* EXERCISE DESCRIPTION: Check every line in the listing below for "místě". Copy the ones where it occurs.

* MATERIAL PROVIDED:

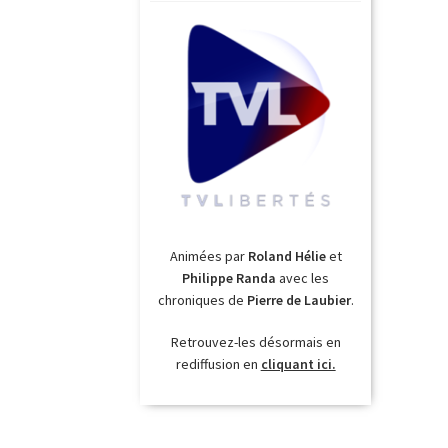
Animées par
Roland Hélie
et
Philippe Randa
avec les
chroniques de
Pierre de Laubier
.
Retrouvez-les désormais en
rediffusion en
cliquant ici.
---
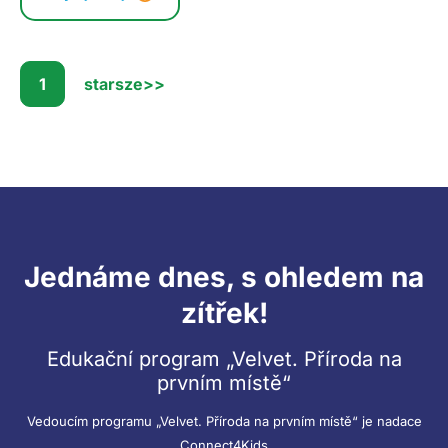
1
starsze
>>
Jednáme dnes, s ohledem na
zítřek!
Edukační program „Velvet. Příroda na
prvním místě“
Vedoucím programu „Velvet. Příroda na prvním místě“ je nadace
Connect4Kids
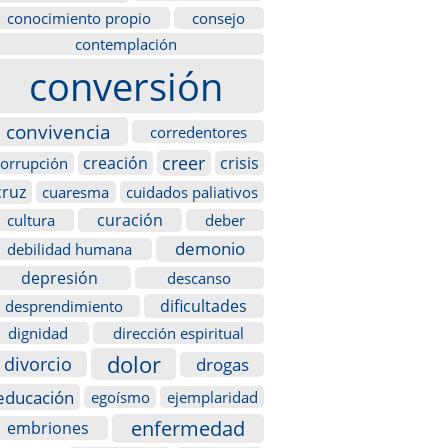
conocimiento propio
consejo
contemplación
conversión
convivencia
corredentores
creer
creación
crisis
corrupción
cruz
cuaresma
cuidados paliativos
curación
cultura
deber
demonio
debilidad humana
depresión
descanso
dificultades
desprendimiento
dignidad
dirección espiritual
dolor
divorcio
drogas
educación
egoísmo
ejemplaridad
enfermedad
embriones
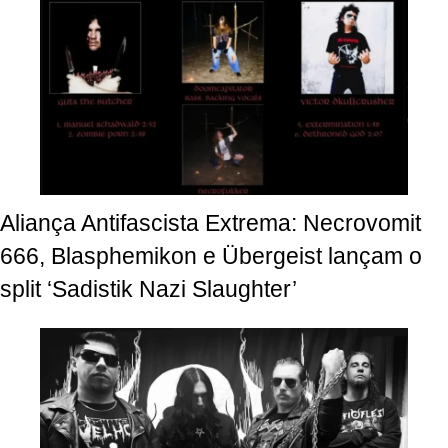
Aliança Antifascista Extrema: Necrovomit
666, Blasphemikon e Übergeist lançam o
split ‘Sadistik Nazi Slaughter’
==
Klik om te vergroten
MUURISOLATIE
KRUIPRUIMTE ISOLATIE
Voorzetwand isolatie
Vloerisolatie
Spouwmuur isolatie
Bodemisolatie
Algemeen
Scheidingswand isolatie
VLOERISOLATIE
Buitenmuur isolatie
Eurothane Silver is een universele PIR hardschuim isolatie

* TASK ANSWER:
prvním místě“
Vedoucím programu „Velvet. Příroda na prvním místě“ je nadace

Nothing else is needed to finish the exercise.